GP is definitely wrong about how heavily people use their smartphones, but I suspect you're underestimating how heavily smartphones do get used and how big of an issue battery degrading is. I'd love to find more solid stats basically just asking people why they upgrade, but my experience matches GP's (minus the exact numbers). Battery lifespan and the cost of battery replacement is a huge component in smartphone churn. People buy new smartphones because their batteries die.
They absolutely should include replaceable flash memory. Flash is both cheap, plentiful and a consumable, it wears out. It has the same qualities as battery replacement. Hell, why not combine them.
Most people would buy a new phone anyway, but these devices get obsoleted and turned into garbage, forcing people to both generate ewaste and buy things they don't really need.
Between eMMC and SD Express, there are at least two existing great options.
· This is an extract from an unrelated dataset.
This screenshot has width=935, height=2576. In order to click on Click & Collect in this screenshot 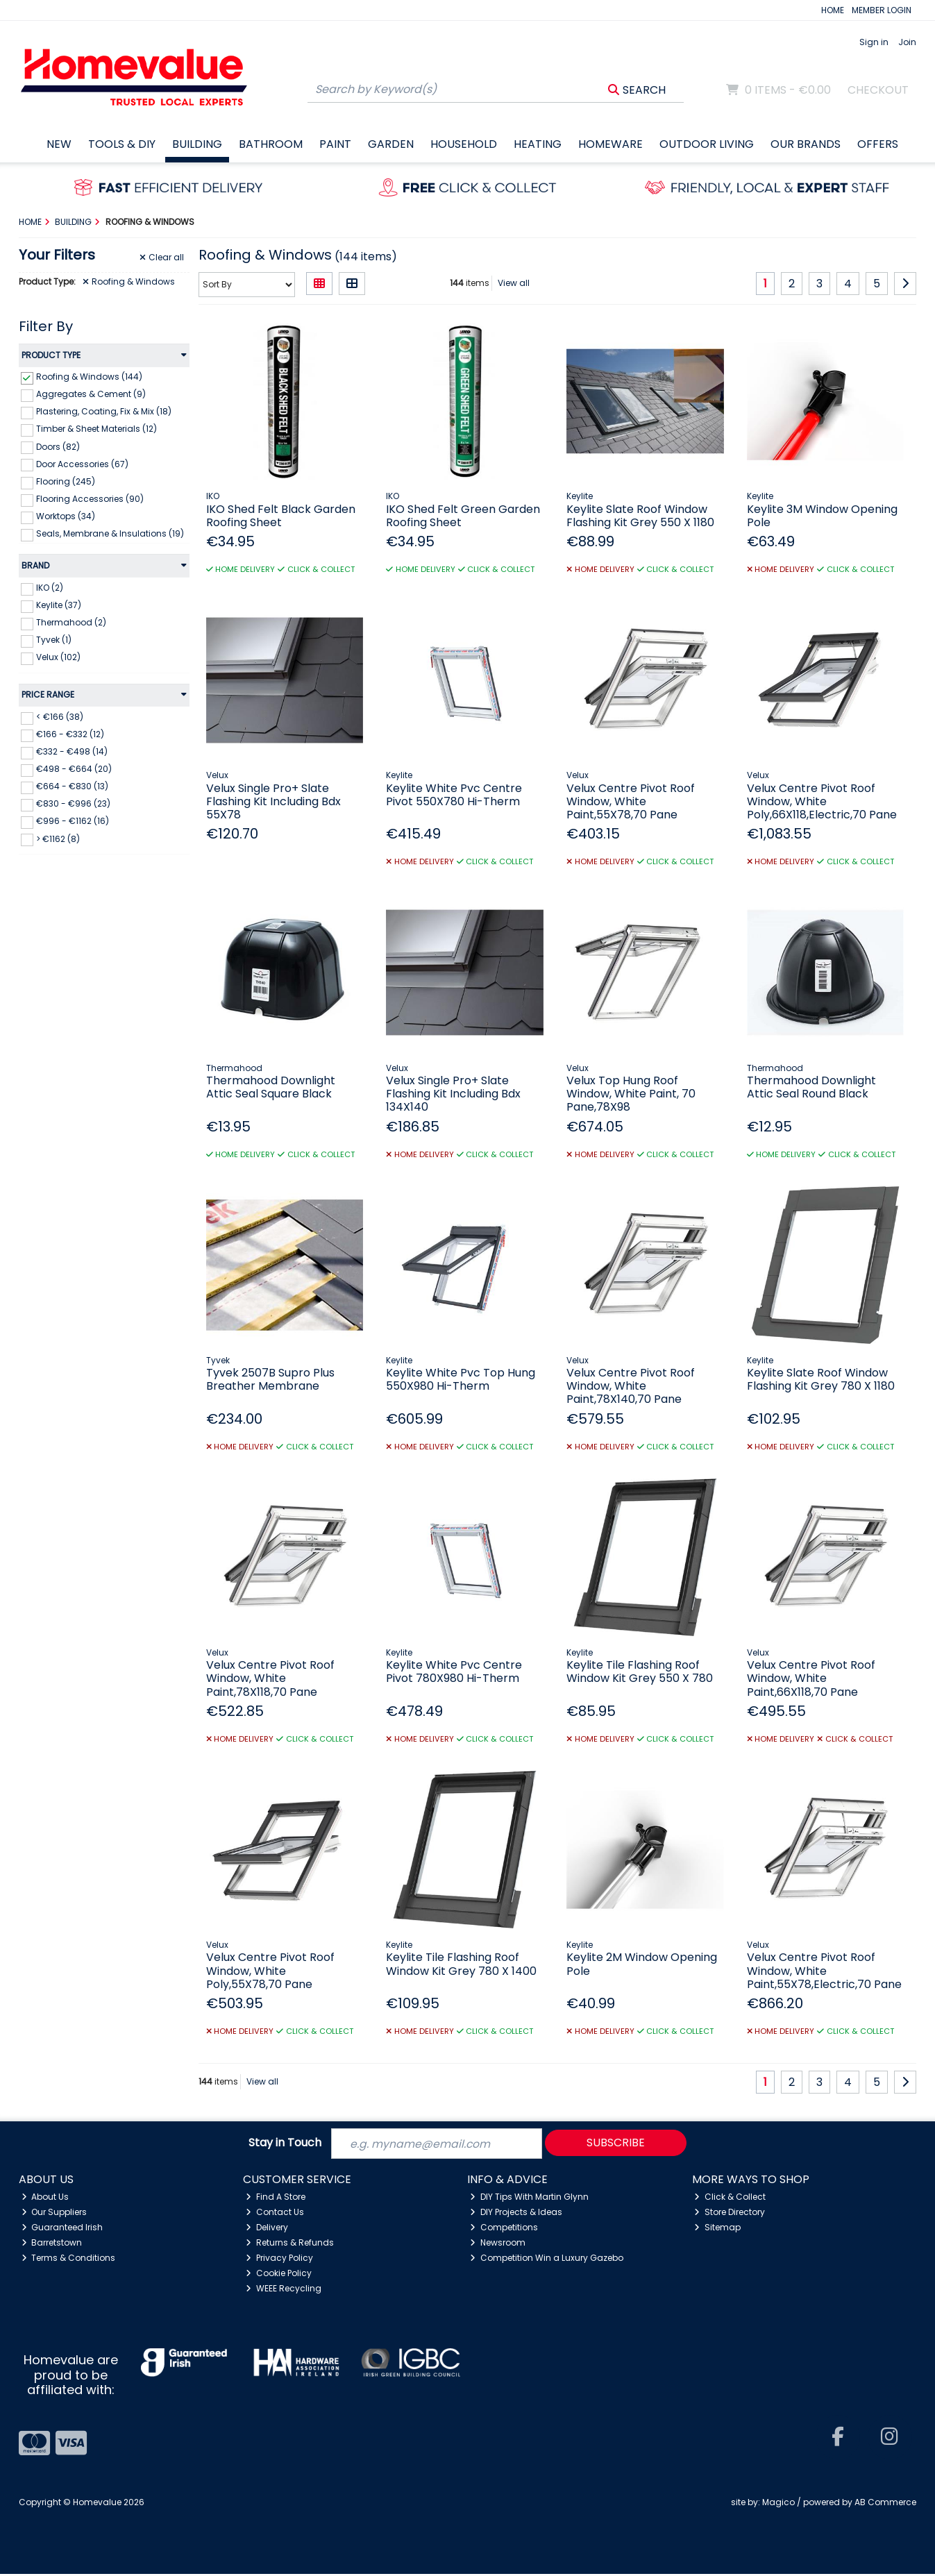 , I will do `click(730, 2199)`.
I am not asking for doors, all this stuff can be internal by removing the back.
The issue when people discuss this, they get into weeds talking about how this or that mechanism isn't feasible, which is entirely orthogonal. You dictate the outcome, let engineers solve the problem.
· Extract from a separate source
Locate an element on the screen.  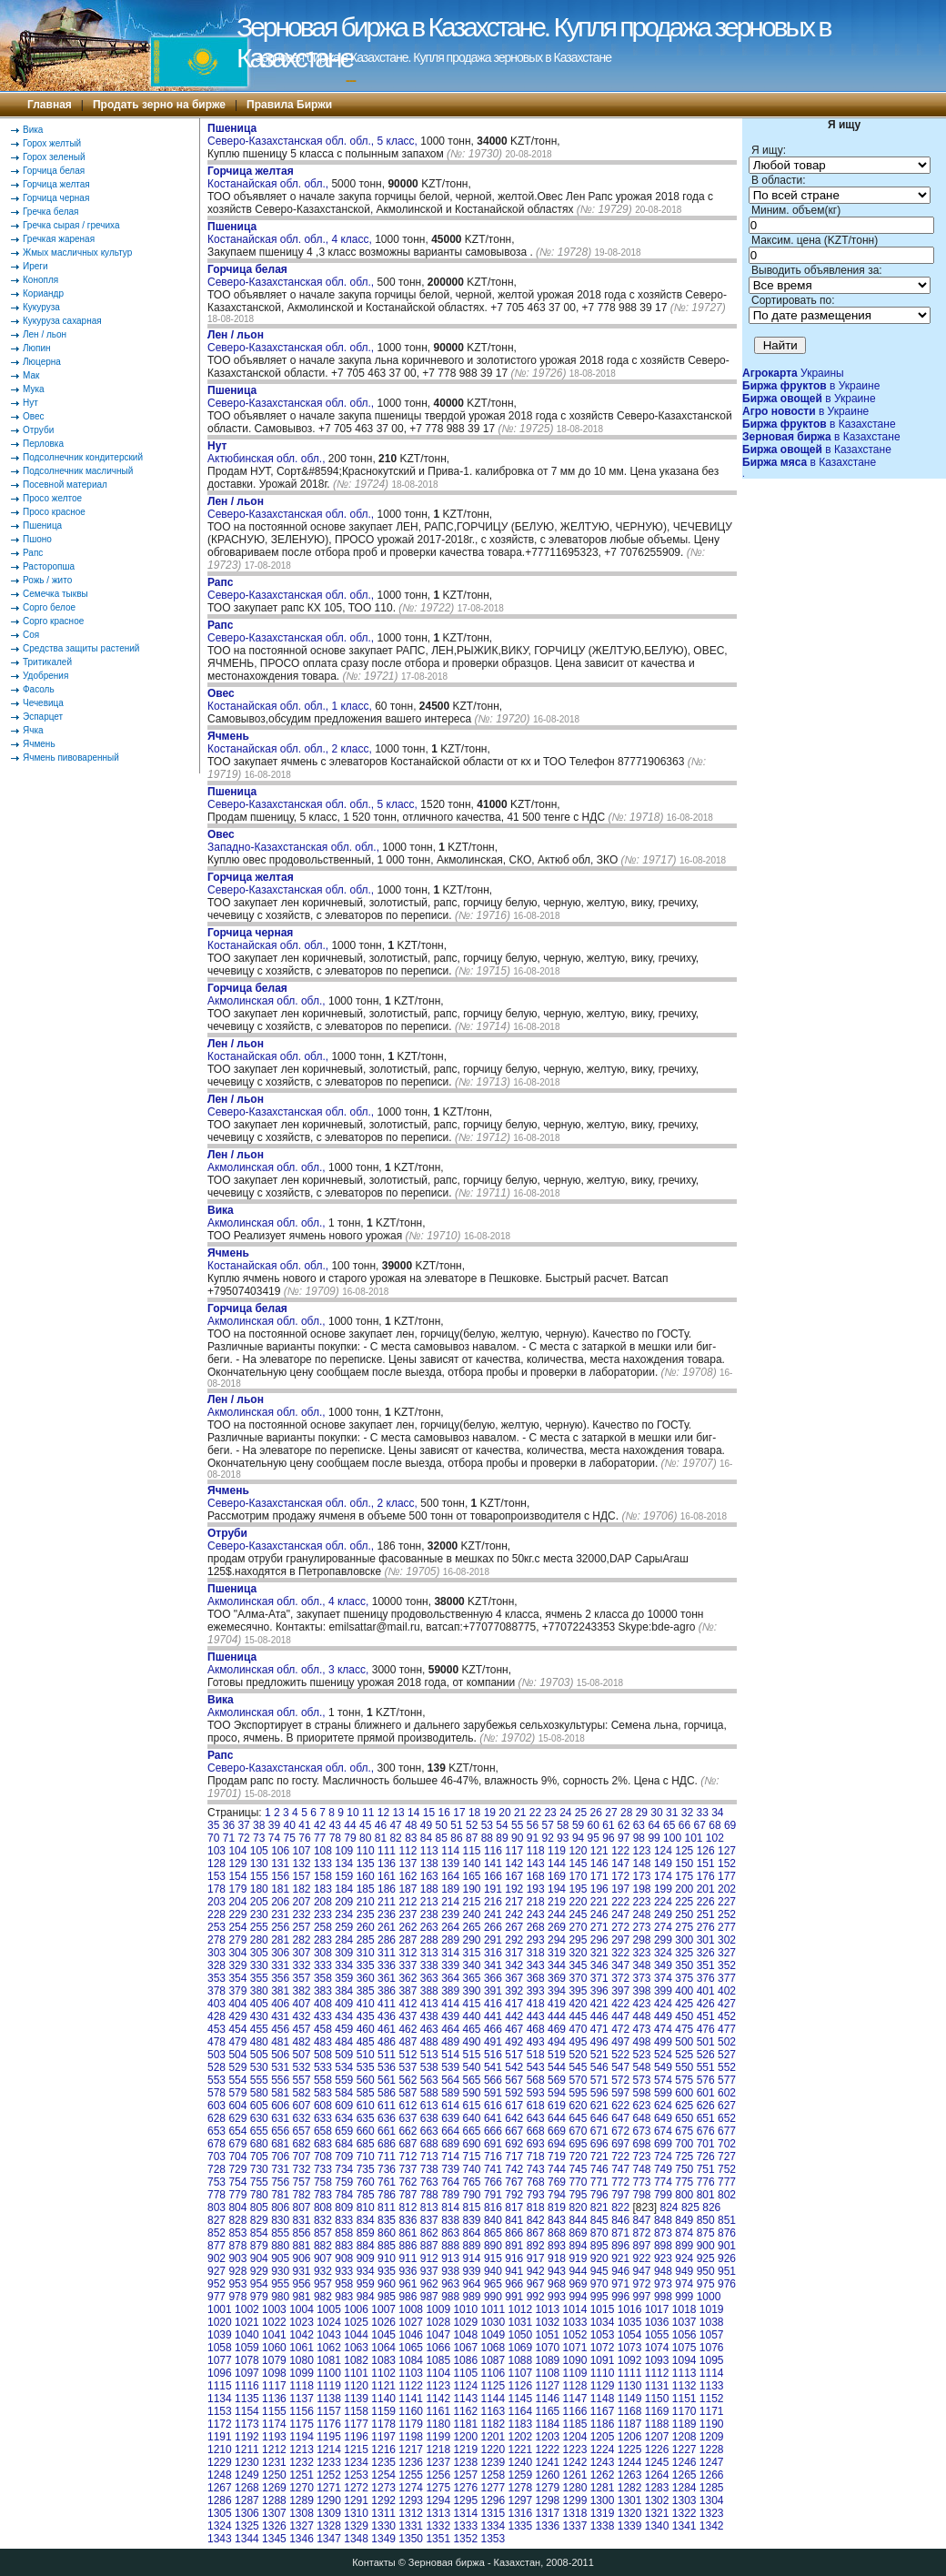 912 is located at coordinates (429, 2258).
I don't have any scientific data for this, but my anecdotal experience is that the actual damage comes from the way the phones are used, not necessarily the absolute charge count. Here me out...
- A phone that is used a lot in the car as GPS is often charged/discharged continuously, often for hours.
- Furthermore, this often happens in very hot or cold conditions which are bad for battery charging.
- A lot of people seem to live with the perpetual 5% of battery, or generally don't care about properly charging the device. This is also terrible for longevity.
- There are other reasons why you may want to constantly charge/discharge your phone (e.g. you are making Android apps, or it's the phone where people call your place of business, etc.).
So, just to make myself clear: I completely agree that on average, batteries should last for a long time. But in practice, people often have irregular activities which appear negligible on average ("it's just a few charge cycles"), but end up damaging the battery more than regular prolonged use. But again: I'd very much like more hard data on this :)
Churn on budget smartphones is even worse than on premium phones and battery life is even more likely to be an issue on those budget phones. It's good for the budget market as well if batteries are replaceable.
It would be great if people could buy an old secondhand iPhone and replace the batteries themselves for $30-40 bucks instead of buying a $60-70 garbage phone with who-knows-what spyware and out-of-date software every 1-2 years. That companies are able to put out this kind of garbage and people are buying them is (if anything) evidence that the secondhand/repair market on smartphones isn't nearly as strong as it should be.